Open Banking Regulation in the European Union
The European Union has a document that is considered the golden standard of open banking regulation. The document is PSD2 or the Revised/Second Payment Services Directive. Ever since its adoption in early 2018, the EU as a whole, as well as pretty much every member state of the block independently, has seen huge progress in the field of open banking.
The RTS, developed by the EBA and the ECB (European Banking Authority and Central Bank, respectively) are followed by each open banking tool, corporation and business, that’s involved.
This RTS outlines requirements for customer authentication and the general processing of data, according to existing security standards.
Open Banking Regulation in the United Kingdom
Apart from the EU, the UK is the only market with a stable and working foundation for an open banking ecosystem. In fact, the UK, if we only consider individual countries, is the undisputed global leader. It issues more licenses to open banking service providers in a year than 20 EU countries combined…
Due to these facts:
- The United Kingdom has been a member of the EU for so long
- There are lots of existing economic ties
- Close geographic proximity
- The foundation for the open banking ecosystem has been established while Brexit wasn’t still enforced
The United Kingdom has a regulatory model which is very similar to what you see in the European Union member states. All of the directives and the regulations are mainly just adapted versions of their EU counterparts (e.g. UK-RTS instead of just RTS). Just as in the European Union, in the United Kingdom, APIs of open banking have to meet the demands in terms of personal data security, reading and writing APIs, directories, DCR, and management information reporting, amongst others.

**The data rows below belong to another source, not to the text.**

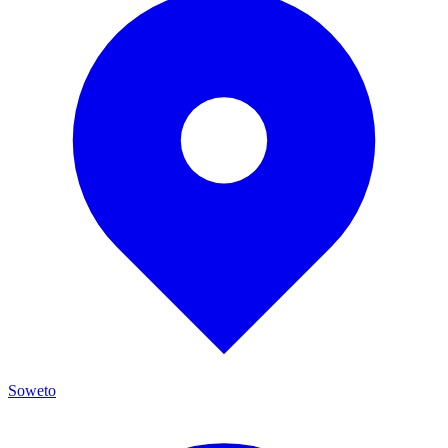
Soweto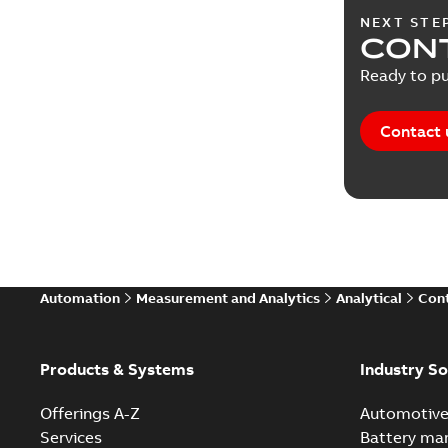
NEXT STE
CONT
Ready to pu
Contact 
Automation
Measurement and Analytics
Analytical
Cont
Products & Systems
Industry So
Offerings A-Z
Automotiv
Services
Battery ma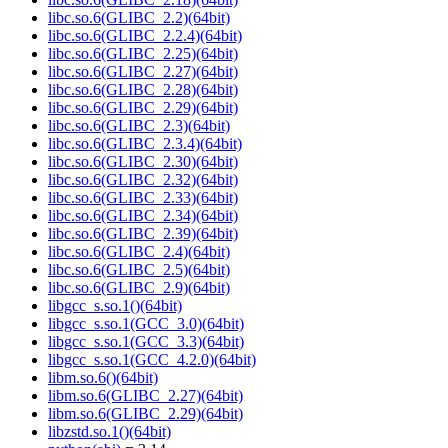
libc.so.6(GLIBC_2.2)(64bit)
libc.so.6(GLIBC_2.2.4)(64bit)
libc.so.6(GLIBC_2.25)(64bit)
libc.so.6(GLIBC_2.27)(64bit)
libc.so.6(GLIBC_2.28)(64bit)
libc.so.6(GLIBC_2.29)(64bit)
libc.so.6(GLIBC_2.3)(64bit)
libc.so.6(GLIBC_2.3.4)(64bit)
libc.so.6(GLIBC_2.30)(64bit)
libc.so.6(GLIBC_2.32)(64bit)
libc.so.6(GLIBC_2.33)(64bit)
libc.so.6(GLIBC_2.34)(64bit)
libc.so.6(GLIBC_2.39)(64bit)
libc.so.6(GLIBC_2.4)(64bit)
libc.so.6(GLIBC_2.5)(64bit)
libc.so.6(GLIBC_2.9)(64bit)
libgcc_s.so.1()(64bit)
libgcc_s.so.1(GCC_3.0)(64bit)
libgcc_s.so.1(GCC_3.3)(64bit)
libgcc_s.so.1(GCC_4.2.0)(64bit)
libm.so.6()(64bit)
libm.so.6(GLIBC_2.27)(64bit)
libm.so.6(GLIBC_2.29)(64bit)
libzstd.so.1()(64bit)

Open Banking Regulation in the Rest of the World
It’s hardly a surprise to know that open banking regulation in other parts of the world is either based on or at least somewhat similar to the EU and UK standards. Australia, Singapore, Mexico, and other countries have been trying to implement or at least measure the impact of this technology but have all been quite slower than the European block. In countries with no true regulatory model in place, we have the open market approach where developers and financing companies can do more to influence the state of the market.

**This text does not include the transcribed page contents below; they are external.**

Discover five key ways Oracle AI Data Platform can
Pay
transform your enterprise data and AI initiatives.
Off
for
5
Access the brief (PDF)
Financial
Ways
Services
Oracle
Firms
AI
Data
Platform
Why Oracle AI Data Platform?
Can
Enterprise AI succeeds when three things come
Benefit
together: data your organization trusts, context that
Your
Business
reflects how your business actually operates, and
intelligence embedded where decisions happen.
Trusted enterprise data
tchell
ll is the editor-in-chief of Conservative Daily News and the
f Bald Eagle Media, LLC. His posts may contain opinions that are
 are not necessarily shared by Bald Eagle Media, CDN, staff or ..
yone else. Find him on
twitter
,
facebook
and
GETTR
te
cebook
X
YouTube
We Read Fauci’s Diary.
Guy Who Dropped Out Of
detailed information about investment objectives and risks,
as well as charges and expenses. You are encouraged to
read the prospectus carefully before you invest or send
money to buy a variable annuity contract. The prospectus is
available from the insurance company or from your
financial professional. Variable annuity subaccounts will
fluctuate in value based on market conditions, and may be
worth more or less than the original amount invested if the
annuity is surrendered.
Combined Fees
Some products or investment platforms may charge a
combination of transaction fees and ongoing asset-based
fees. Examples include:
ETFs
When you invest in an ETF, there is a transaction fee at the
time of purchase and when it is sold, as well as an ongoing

Who is Responsible for These Regulations?
If you want to know who has the most influence over banking, you have to look at the legislators and the law makers. For now, the obvious frontrunners are the EU and the UK which we so often mention.
For the EU and the EEA, it all starts with the top banking authorities – ECB and EBA. They monitor the market and use recommendations from their own experts and parliament members. Then, the designated regulation implementation and monitoring duties are delegated to responsible local authorities.
In Germany that is the FFSA (Federal Financial Supervisory Authority), in Italy that’s the Bank of Italy, etc. They issue licenses and monitor the status of the market continuously.